Incredibly, even though he lives with Robin in palatial Wayne Manor, Batman has to learn of his ward's decision from a newspaper headline while he's scaling a drainpipe on a building in downtown Gotham City.  In the "dark of night."  Great night-vision this guy has after years of nocturnal crime-busting, hug?  The Caped Crusader may be on a case-- unless he practices urban mountaineering for fun-- but he still has time to turn, eyeball a handy newsstand through the gloom, make his discovery and loudly proclaim his joy to no one in particular.  I'm guessing he doesn't bother to buy the paper because the fabulously wealthy Bruce Wayne very wisely refuses to carry loose change in his Batman costume in case he gets into combat, kind of like Colonel "Bat" Guano in Stanley Kubrick's Doctor Strangelove.

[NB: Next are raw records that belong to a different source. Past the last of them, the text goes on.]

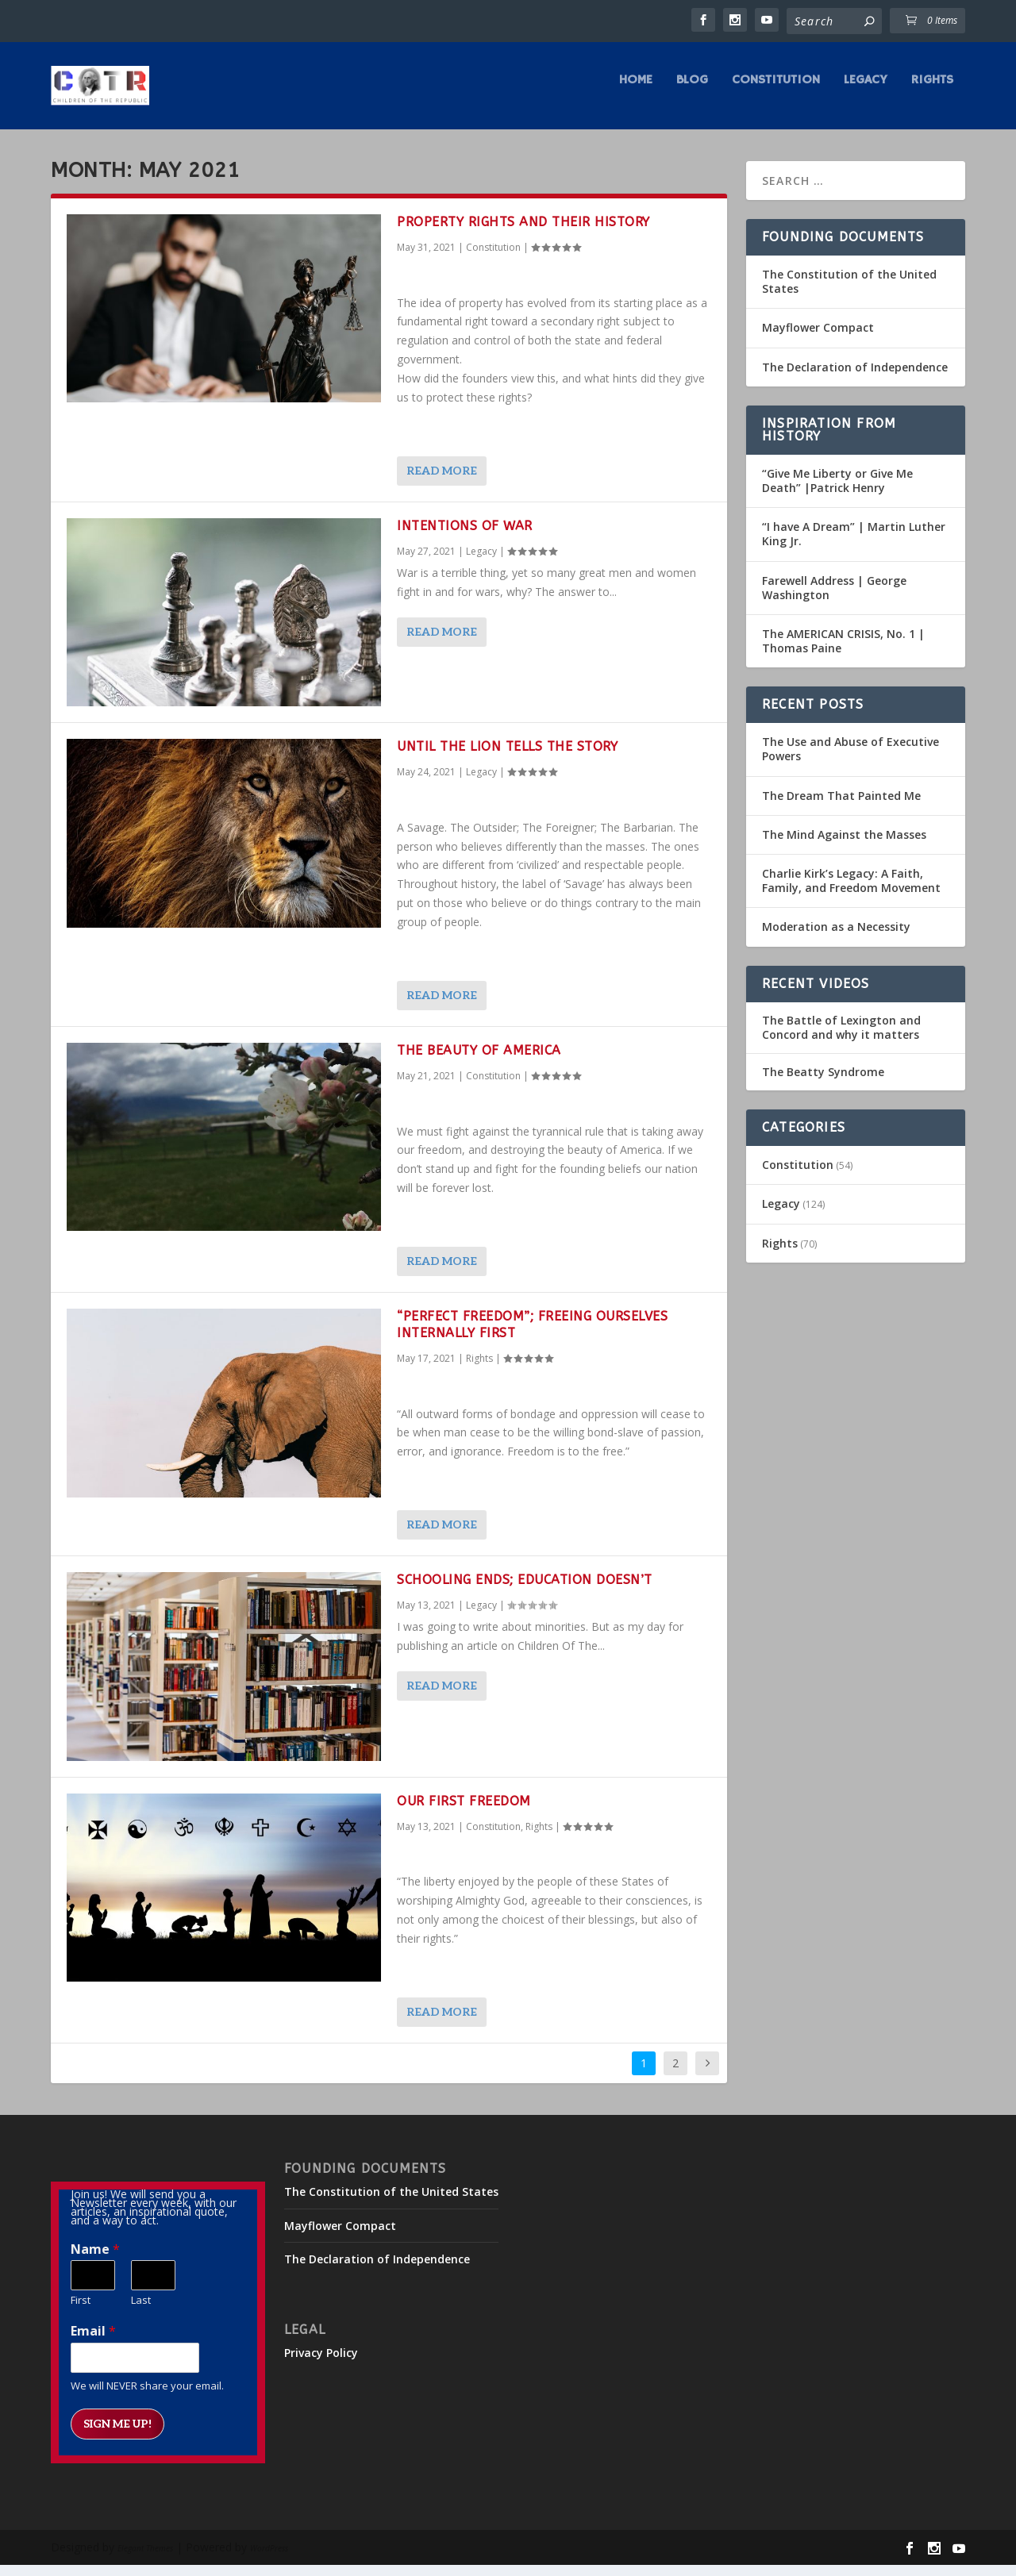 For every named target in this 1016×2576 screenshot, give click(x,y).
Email (93, 2342)
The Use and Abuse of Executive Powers (850, 760)
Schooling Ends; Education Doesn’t (524, 1590)
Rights (932, 92)
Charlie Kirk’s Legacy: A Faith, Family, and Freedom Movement (851, 891)
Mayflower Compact (818, 338)
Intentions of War (465, 536)
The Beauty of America (479, 1061)
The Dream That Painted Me (841, 806)
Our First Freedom (464, 1812)
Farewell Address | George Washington (834, 598)
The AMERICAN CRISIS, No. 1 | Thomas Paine (843, 652)
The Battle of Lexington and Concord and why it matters (841, 1039)
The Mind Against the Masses (844, 845)
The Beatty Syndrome (823, 1083)
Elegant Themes (145, 2559)
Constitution (776, 92)
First (80, 2311)
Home (635, 92)
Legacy (865, 92)
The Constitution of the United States (849, 292)
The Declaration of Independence (855, 378)
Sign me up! (117, 2435)
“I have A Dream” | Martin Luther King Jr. (853, 544)
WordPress (269, 2559)
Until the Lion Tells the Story (507, 757)
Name (95, 2260)
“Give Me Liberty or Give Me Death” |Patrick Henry (837, 491)
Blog (692, 92)
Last (141, 2311)
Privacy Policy (321, 2363)
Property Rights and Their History (523, 232)
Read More (441, 482)
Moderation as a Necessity (836, 937) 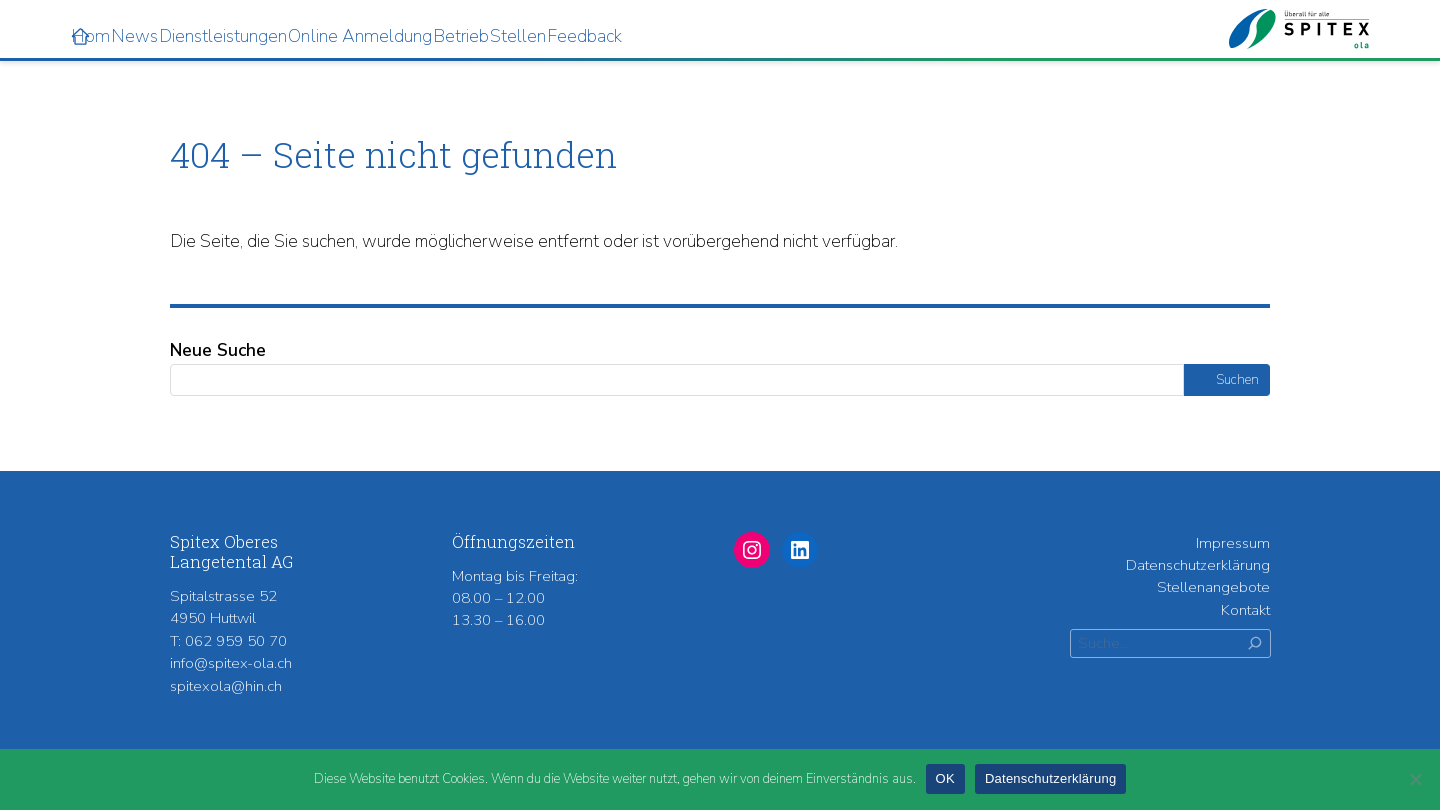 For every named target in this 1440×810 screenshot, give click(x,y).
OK (945, 778)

The teen heroes let Wonder Girl choose their destination by sticking a pin in a map, which she does with an athletic flourish and characteristic joie de vivre.  So it's off to the Andes Mountains after a quick training montage to lend a helping hand to those in need.

And, as you can see from this splash page, the Teen Titans version of Peace Corps work doesn't differ all that much from the organization's directives; it's just a bit more aggressive.  They aid the needy using their personal expertise in punching, hitting and kicking things.  But that's not all they do.  They right historical wrongs, as well.  What else is toppling that giant conquistador but the defeat of  the lingering effects of European imperialism and a refutation of criticism America is merely engaging in a modified, cleaned-up twentieth century version?

In case you miss the point that America isn't like all those other old, abusive world powers, the ultimate villain turns out to be a greedy landowner run out of the village before the story even begins by the hard-working campesinos-- all your rapacious developing-world pirate capitalists out to thwart progress, one ruffle-collared bastard representing the kind of repressive guys who made communist revolutions in places like Cuba and Nicaragua necessary because the U.S. sided with them instead of doing what the Titans and the Peace Corps do here.  Of course, there's even one continuing in Peru to this day, but not for lack of Titans effort.

But this book isn't just politics.  After all, it would be a dull-ass comic with just Sargent Shriver making speeches to the Titans.  We readers demand some kind of giant menace for the kids to clamber all over (plus angry, attacking animals with human faces), and Haney knew how to deliver his patriotic, yet somewhat socialist, message in a colorful, action-packed way (like those sneaky vitamins in our chocolate-coated sugar-frosted rice puff cereals).

Looking back, it's obvious what this prescient story is telling us is the U.S. could have avoided a lot of grief in the coming decades if we'd only modeled ourselves after Wonder Girl, Robin, Kid Flash and Aqualad and taken on the real menace instead of merely replacing recalcitrant dictators with more compliant ones.  But there's none of that cynicism in this story.  Haney makes me wish I'd joined the Peace Corps back when I was a teen-aged superhero.